Records for the exercise:
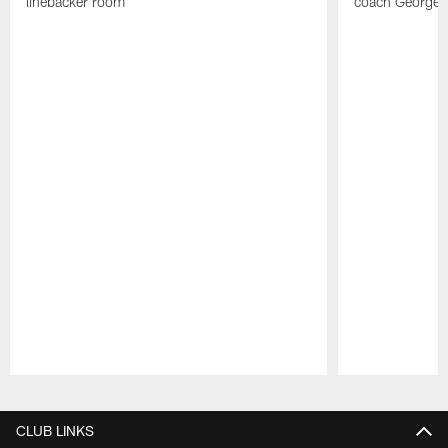
linebacker room
coach George 
Pause
Play
CLUB LINKS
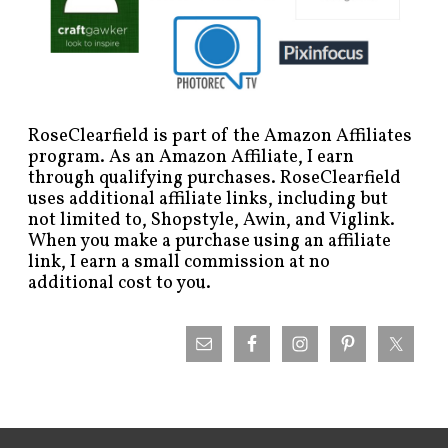
RoseClearfield is part of the Amazon Affiliates
program. As an Amazon Affiliate, I earn
through qualifying purchases. RoseClearfield
uses additional affiliate links, including but
not limited to, Shopstyle, Awin, and Viglink.
When you make a purchase using an affiliate
link, I earn a small commission at no
additional cost to you.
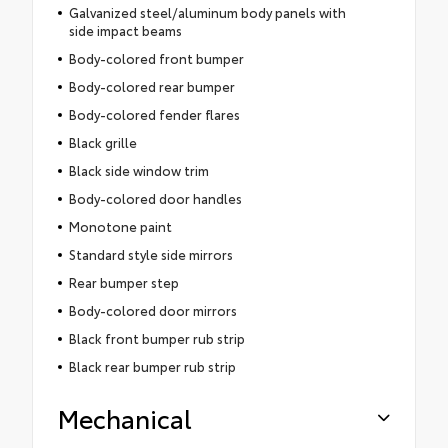
Galvanized steel/aluminum body panels with
side impact beams
Body-colored front bumper
Body-colored rear bumper
Body-colored fender flares
Black grille
Black side window trim
Body-colored door handles
Monotone paint
Standard style side mirrors
Rear bumper step
Body-colored door mirrors
Black front bumper rub strip
Black rear bumper rub strip
Mechanical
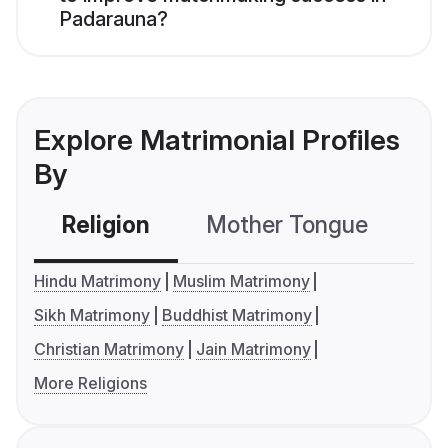
Padarauna?
Explore Matrimonial Profiles
By
Religion
Mother Tongue
C
Hindu Matrimony
Muslim Matrimony
Sikh Matrimony
Buddhist Matrimony
Christian Matrimony
Jain Matrimony
More Religions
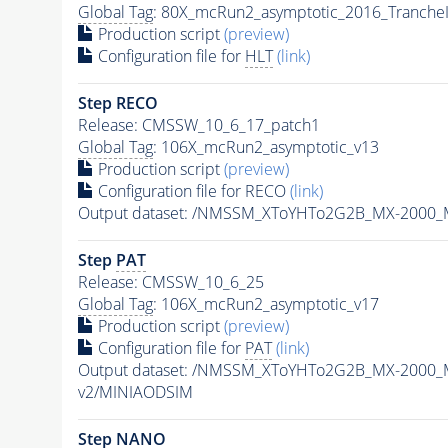
Global Tag
: 80X_mcRun2_asymptotic_2016_Tranche
Production script
(preview)
Configuration file for
HLT
(link)
Step RECO
Release: CMSSW_10_6_17_patch1
Global Tag
: 106X_mcRun2_asymptotic_v13
Production script
(preview)
Configuration file for RECO
(link)
Output dataset: /NMSSM_XToYHTo2G2B_MX-2000_
Step
PAT
Release: CMSSW_10_6_25
Global Tag
: 106X_mcRun2_asymptotic_v17
Production script
(preview)
Configuration file for
PAT
(link)
Output dataset: /NMSSM_XToYHTo2G2B_MX-2000_
v2/MINIAODSIM
Step NANO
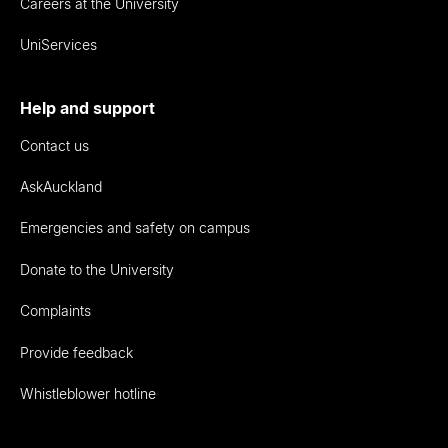
Careers at the University
UniServices
Help and support
Contact us
AskAuckland
Emergencies and safety on campus
Donate to the University
Complaints
Provide feedback
Whistleblower hotline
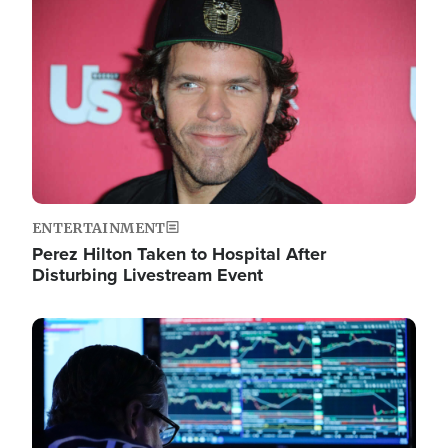
Image
ENTERTAINMENT
Perez Hilton Taken to Hospital After
Disturbing Livestream Event
Image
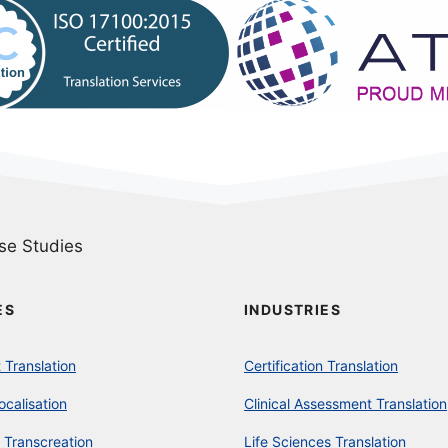
se Studies
ES
INDUSTRIES
Translation
Certification Translation
ocalisation
Clinical Assessment Translation
 Transcreation
Life Sciences Translation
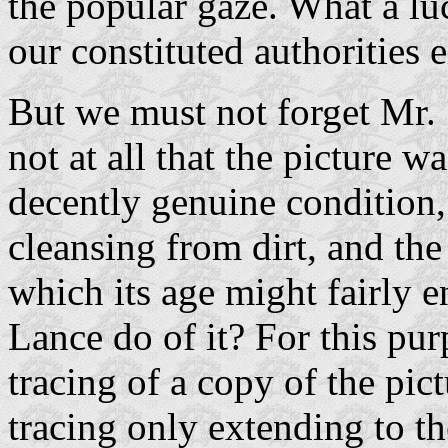
the popular gaze. What a l
our constituted authorities 
But we must not forget Mr. S
not at all that the picture w
decently genuine condition,
cleansing from dirt, and the 
which its age might fairly 
Lance do of it? For this pur
tracing of a copy of the pi
tracing only extending to t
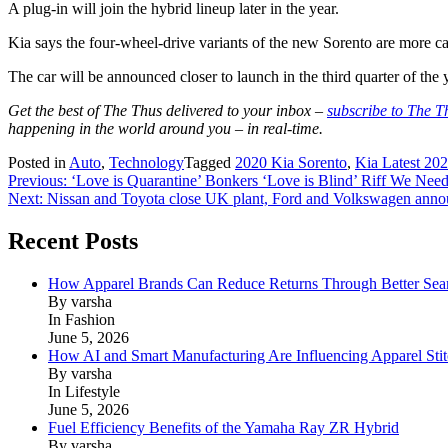
A plug-in will join the hybrid lineup later in the year.
Kia says the four-wheel-drive variants of the new Sorento are more c
The car will be announced closer to launch in the third quarter of the 
Get the best of The Thus delivered to your inbox –
subscribe to The T
happening in the world around you – in real-time.
Posted in
Auto
,
Technology
Tagged
2020 Kia Sorento
,
Kia Latest 20
Post
Previous:
‘Love is Quarantine’ Bonkers ‘Love is Blind’ Riff We Ne
Next:
Nissan and Toyota close UK plant, Ford and Volkswagen anno
navigation
Recent Posts
How Apparel Brands Can Reduce Returns Through Better Se
By varsha
In Fashion
June 5, 2026
How AI and Smart Manufacturing Are Influencing Apparel Stit
By varsha
In Lifestyle
June 5, 2026
Fuel Efficiency Benefits of the Yamaha Ray ZR Hybrid
By varsha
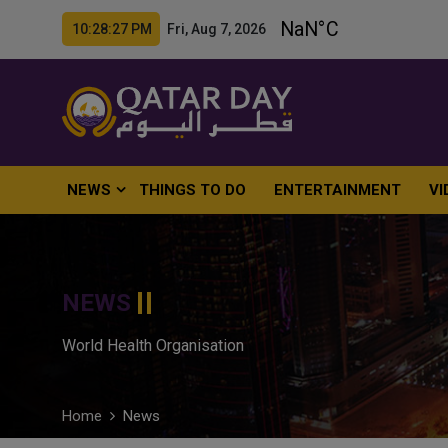
10:28:28 PM Fri, Aug 7, 2026
NEWS
THINGS TO DO
ENTERTAINMENT
VI
NEWS
World Health Organisation
Home
News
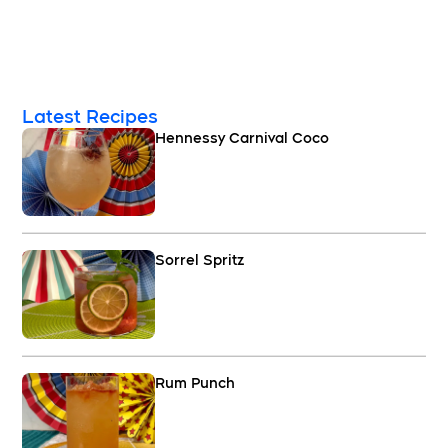
Latest Recipes
Hennessy Carnival Coco
Sorrel Spritz
Rum Punch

What you are asked to do:
Only the lines from the start of the material through the line containing "Rear bumper step" should be transcribed. Pictures stay out.

Exercise solution:
linebacker room
coach George 
Pause
Play
CLUB LINKS
RoseClearfield is part of the Amazon Affiliates
program. As an Amazon Affiliate, I earn
through qualifying purchases. RoseClearfield
uses additional affiliate links, including but
not limited to, Shopstyle, Awin, and Viglink.
When you make a purchase using an affiliate
link, I earn a small commission at no
additional cost to you.
Galvanized steel/aluminum body panels with
side impact beams
Body-colored front bumper
Body-colored rear bumper
Body-colored fender flares
Black grille
Black side window trim
Body-colored door handles
Monotone paint
Standard style side mirrors
Rear bumper step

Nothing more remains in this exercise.